* YOUR TASK: I'd like every line in the following listing that holds "Versicherungsschutz" copied.

******

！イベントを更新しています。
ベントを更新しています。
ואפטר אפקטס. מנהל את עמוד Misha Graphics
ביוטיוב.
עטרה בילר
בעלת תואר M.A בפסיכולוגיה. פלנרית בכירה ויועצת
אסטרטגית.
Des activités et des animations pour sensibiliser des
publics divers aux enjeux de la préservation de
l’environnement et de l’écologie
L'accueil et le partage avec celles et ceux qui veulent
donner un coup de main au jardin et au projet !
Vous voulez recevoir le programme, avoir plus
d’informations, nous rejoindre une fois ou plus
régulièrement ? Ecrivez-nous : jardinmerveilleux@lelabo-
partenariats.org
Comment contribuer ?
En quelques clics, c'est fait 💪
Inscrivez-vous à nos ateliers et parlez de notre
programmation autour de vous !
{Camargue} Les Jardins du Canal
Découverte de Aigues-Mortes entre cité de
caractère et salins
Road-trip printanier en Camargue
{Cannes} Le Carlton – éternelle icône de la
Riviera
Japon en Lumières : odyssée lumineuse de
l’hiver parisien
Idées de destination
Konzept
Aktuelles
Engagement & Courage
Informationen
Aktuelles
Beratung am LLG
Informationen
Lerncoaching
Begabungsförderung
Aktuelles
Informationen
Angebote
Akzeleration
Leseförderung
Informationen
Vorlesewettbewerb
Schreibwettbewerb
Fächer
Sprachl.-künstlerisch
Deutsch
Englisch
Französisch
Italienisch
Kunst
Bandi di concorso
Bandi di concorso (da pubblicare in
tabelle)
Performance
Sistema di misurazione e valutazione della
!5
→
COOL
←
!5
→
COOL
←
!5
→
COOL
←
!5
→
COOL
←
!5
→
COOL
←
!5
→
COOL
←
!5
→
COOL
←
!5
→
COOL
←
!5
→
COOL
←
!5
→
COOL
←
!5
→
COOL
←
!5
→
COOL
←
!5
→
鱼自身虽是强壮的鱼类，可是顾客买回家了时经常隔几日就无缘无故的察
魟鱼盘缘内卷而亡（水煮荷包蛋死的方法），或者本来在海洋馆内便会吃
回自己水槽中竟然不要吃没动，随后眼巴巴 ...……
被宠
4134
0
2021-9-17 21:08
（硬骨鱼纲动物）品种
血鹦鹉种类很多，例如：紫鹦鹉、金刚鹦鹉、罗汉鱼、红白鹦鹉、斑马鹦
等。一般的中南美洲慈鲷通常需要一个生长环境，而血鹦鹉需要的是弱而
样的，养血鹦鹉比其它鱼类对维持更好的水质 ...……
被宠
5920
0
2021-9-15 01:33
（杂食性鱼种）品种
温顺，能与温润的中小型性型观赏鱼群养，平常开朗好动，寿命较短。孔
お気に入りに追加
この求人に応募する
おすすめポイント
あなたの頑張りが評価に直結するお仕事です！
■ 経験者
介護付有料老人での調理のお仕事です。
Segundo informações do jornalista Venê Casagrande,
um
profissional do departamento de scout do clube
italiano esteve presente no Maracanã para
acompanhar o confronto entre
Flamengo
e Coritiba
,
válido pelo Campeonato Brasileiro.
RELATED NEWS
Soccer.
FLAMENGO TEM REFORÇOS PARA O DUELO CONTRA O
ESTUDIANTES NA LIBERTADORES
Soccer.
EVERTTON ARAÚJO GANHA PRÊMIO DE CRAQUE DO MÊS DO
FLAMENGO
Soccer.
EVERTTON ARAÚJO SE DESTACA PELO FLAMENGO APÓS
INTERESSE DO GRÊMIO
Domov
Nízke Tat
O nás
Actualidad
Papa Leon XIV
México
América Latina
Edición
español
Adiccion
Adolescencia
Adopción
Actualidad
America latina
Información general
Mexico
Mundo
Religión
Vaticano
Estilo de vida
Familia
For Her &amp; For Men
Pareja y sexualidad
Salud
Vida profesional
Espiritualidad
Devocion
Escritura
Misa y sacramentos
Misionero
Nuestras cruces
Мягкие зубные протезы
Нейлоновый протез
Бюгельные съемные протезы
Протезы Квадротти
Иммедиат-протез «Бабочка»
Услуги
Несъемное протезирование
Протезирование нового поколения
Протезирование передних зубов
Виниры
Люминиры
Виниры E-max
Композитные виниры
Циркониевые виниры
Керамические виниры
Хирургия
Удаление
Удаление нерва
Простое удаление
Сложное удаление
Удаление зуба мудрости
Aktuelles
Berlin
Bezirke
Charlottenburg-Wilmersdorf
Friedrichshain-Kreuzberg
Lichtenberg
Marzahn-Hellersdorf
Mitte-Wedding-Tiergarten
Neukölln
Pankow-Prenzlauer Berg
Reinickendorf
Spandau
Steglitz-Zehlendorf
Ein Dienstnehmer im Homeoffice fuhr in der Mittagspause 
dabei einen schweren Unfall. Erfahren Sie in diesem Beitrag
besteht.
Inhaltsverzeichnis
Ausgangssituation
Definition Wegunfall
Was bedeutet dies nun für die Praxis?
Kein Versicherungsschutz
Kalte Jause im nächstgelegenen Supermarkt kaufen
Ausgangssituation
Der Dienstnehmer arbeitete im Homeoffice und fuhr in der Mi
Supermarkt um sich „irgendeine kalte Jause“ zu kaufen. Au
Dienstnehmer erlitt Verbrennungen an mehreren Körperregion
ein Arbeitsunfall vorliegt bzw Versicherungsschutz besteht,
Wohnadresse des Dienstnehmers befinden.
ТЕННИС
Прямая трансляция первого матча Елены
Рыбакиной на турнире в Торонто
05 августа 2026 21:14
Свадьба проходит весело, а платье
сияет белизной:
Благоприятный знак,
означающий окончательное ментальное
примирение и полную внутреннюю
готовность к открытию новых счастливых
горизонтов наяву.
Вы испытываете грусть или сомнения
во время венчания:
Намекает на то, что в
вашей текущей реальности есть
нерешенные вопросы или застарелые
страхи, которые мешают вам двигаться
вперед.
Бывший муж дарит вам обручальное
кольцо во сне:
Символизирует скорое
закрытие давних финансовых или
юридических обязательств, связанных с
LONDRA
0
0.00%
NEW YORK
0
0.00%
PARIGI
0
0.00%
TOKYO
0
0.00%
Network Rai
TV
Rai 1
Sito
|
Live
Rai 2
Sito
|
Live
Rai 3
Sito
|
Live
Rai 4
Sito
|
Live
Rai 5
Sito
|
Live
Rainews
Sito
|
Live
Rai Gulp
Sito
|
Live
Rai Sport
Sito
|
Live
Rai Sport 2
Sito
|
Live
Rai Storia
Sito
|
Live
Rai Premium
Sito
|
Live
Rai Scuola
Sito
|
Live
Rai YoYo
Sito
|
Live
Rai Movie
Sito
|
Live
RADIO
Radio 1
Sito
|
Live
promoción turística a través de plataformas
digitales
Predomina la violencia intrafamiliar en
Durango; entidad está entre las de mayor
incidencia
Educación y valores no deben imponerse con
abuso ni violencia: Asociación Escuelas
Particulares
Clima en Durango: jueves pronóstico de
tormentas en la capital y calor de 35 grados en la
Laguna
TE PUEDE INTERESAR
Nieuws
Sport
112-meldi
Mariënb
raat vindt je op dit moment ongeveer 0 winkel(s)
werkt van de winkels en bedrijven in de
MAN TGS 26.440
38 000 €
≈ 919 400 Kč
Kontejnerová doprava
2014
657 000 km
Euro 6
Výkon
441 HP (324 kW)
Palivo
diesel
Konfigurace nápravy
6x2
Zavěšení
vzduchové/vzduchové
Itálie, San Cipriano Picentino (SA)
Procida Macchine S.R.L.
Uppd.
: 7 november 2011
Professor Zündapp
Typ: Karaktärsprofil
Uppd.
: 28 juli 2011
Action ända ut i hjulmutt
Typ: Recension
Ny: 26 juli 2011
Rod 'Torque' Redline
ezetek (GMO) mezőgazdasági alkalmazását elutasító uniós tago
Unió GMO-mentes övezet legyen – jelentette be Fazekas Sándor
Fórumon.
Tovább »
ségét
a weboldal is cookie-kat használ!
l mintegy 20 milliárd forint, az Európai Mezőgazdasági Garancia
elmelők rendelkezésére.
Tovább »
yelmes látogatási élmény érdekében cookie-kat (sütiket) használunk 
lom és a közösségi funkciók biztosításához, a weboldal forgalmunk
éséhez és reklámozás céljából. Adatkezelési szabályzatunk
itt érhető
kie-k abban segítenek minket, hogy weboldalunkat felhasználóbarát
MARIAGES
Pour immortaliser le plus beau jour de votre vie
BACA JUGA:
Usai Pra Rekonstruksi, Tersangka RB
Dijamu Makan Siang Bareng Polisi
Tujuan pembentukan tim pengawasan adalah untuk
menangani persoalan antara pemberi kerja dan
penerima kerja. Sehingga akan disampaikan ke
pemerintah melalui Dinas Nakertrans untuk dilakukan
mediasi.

******

* TASK RESULT:
Kein Versicherungsschutz
ein Arbeitsunfall vorliegt bzw Versicherungsschutz besteht,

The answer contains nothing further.